Since only part of the material below is wanted, output exactly the lines from the one with "Return results in <instances>...</instances>. trachea" up to and including the one with "Return results in <instances>...</instances>. Maskanything".
___ Provided records ___
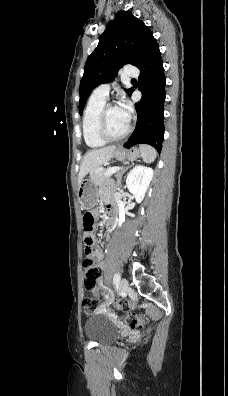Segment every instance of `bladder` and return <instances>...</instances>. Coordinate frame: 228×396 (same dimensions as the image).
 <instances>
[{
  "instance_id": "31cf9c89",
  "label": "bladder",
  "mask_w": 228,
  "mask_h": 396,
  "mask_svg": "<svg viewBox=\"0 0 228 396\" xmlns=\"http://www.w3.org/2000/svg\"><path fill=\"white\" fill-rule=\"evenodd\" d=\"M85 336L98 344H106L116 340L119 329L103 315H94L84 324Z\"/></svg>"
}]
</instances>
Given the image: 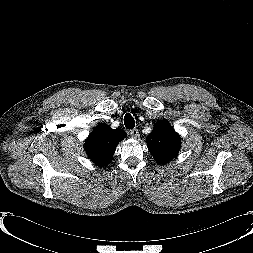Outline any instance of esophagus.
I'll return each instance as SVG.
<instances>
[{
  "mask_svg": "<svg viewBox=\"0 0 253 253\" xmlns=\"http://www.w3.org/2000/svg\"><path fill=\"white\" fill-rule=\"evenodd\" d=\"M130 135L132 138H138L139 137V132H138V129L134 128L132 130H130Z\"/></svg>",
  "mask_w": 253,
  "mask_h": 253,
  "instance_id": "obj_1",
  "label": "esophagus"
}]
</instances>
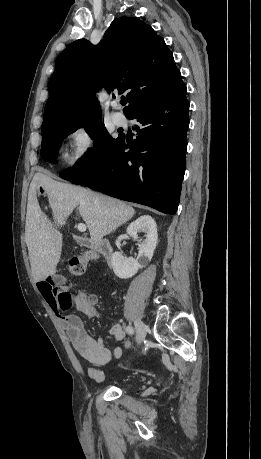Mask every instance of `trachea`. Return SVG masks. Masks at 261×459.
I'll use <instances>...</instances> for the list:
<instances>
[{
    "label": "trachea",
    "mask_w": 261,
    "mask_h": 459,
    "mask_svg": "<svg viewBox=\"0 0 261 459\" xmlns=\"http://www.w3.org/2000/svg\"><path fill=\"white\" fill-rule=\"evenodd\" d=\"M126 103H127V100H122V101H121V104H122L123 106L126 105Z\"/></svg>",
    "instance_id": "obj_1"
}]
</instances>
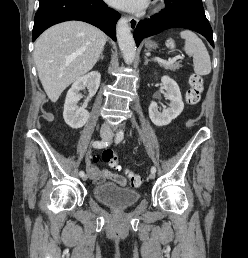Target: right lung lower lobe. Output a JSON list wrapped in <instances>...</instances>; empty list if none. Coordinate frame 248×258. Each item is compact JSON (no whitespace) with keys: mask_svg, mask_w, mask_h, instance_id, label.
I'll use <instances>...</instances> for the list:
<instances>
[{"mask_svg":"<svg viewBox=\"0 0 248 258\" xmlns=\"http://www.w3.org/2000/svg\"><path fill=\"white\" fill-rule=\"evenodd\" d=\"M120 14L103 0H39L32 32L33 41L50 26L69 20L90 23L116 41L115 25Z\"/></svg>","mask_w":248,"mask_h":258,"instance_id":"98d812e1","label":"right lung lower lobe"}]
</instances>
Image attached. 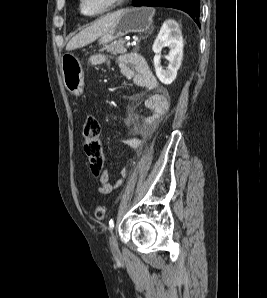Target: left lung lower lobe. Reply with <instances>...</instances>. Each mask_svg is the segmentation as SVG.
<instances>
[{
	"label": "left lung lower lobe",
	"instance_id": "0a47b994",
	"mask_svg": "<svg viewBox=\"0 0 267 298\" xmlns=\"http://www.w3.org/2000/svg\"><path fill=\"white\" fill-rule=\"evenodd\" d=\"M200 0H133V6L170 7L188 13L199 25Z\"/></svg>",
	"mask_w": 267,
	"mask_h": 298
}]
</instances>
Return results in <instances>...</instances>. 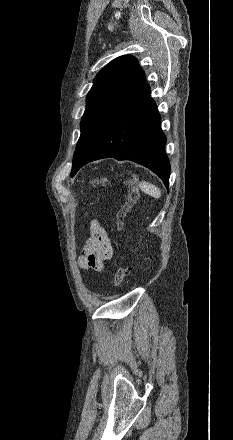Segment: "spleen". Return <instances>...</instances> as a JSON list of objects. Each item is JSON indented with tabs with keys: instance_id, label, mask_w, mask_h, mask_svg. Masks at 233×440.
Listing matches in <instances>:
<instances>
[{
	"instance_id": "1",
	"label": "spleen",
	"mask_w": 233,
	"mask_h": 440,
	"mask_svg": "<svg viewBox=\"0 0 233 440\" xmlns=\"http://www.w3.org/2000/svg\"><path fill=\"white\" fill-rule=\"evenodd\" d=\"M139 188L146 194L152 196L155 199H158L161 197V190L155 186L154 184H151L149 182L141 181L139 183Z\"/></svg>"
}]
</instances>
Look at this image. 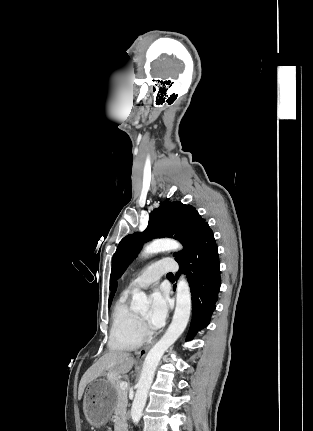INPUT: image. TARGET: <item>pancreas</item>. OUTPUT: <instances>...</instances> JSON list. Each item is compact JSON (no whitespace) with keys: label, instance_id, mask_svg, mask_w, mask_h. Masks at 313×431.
___
___ Provided records ___
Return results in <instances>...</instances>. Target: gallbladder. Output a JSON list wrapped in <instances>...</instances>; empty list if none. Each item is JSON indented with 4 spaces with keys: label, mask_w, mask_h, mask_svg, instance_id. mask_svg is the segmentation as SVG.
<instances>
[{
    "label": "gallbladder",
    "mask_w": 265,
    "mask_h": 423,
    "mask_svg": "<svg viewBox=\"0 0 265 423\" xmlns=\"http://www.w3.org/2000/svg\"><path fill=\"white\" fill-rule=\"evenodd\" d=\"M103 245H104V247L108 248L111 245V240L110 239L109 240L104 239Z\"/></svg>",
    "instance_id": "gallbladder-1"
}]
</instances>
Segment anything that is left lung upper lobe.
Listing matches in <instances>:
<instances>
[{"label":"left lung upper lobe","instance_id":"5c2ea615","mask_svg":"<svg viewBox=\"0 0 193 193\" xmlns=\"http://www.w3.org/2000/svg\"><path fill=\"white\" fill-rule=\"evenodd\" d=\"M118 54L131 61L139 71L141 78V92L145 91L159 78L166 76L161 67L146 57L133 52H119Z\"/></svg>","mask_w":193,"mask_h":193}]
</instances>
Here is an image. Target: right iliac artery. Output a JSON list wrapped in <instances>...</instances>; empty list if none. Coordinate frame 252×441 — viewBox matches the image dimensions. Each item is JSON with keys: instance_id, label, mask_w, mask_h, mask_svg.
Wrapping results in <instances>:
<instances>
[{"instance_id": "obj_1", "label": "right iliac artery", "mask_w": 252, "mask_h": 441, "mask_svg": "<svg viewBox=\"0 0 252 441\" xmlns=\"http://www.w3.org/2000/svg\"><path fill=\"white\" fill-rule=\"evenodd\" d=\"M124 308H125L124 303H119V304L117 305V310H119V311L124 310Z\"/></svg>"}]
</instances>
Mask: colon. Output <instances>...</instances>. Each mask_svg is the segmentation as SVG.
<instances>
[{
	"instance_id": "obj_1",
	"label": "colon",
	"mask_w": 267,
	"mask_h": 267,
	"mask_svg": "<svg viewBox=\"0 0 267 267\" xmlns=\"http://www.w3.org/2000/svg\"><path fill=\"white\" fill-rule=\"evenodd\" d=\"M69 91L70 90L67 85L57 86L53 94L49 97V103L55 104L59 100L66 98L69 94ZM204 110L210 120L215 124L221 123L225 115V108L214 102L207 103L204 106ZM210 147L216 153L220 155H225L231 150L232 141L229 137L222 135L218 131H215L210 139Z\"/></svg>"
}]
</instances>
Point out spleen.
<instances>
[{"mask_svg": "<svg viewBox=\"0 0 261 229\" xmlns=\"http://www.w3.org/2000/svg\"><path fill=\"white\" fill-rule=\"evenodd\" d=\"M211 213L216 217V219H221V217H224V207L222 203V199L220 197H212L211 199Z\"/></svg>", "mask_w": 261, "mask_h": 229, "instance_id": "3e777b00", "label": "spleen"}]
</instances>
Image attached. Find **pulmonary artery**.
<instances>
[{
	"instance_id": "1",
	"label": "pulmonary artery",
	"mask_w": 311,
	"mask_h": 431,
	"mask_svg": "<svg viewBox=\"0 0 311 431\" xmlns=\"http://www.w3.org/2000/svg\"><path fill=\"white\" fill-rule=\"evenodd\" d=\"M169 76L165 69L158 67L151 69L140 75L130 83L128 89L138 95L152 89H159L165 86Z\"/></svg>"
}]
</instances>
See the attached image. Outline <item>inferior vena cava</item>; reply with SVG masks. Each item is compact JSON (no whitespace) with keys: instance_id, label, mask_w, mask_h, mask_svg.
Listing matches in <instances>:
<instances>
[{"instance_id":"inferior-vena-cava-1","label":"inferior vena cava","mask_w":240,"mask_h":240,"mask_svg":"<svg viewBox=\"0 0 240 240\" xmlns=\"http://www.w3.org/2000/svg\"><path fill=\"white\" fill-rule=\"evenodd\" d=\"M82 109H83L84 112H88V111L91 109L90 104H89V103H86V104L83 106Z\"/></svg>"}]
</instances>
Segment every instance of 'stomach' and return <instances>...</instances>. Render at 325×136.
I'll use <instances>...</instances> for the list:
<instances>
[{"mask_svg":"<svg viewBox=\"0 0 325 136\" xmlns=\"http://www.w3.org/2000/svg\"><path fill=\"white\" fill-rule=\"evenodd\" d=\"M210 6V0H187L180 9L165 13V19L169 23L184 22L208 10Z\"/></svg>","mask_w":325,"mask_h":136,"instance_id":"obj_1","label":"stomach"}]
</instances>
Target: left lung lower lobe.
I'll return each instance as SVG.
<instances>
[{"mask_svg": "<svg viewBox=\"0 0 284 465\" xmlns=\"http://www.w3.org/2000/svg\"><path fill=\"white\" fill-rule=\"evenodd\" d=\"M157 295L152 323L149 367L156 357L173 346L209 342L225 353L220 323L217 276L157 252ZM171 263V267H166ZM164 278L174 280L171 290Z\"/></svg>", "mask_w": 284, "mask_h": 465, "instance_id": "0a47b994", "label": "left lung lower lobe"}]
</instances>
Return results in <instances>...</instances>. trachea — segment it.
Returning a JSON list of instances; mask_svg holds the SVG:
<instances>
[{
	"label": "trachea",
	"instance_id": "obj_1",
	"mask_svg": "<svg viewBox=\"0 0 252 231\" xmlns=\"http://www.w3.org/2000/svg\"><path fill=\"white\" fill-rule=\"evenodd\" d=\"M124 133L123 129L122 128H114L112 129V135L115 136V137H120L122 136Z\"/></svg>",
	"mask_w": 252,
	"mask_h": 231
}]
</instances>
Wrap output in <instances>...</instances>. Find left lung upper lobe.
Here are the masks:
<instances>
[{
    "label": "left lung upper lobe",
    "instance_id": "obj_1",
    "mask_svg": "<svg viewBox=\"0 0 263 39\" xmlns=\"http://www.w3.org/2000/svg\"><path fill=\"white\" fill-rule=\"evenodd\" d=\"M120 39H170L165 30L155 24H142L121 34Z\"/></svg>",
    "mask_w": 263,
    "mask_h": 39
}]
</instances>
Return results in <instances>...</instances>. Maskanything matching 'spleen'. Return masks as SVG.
___
Your solution:
Return results in <instances>...</instances>. trachea — segment it.
Returning a JSON list of instances; mask_svg holds the SVG:
<instances>
[{
	"label": "trachea",
	"instance_id": "obj_1",
	"mask_svg": "<svg viewBox=\"0 0 252 231\" xmlns=\"http://www.w3.org/2000/svg\"><path fill=\"white\" fill-rule=\"evenodd\" d=\"M124 133L123 129L122 128H114L112 129V135L115 136V137H120L122 136Z\"/></svg>",
	"mask_w": 252,
	"mask_h": 231
}]
</instances>
Wrap output in <instances>...</instances>. Find left lung upper lobe.
Here are the masks:
<instances>
[{
    "label": "left lung upper lobe",
    "instance_id": "obj_1",
    "mask_svg": "<svg viewBox=\"0 0 263 39\" xmlns=\"http://www.w3.org/2000/svg\"><path fill=\"white\" fill-rule=\"evenodd\" d=\"M120 39H170L165 30L155 24H142L121 34Z\"/></svg>",
    "mask_w": 263,
    "mask_h": 39
}]
</instances>
Return results in <instances>...</instances>. Maskanything matching 'spleen'. Return masks as SVG.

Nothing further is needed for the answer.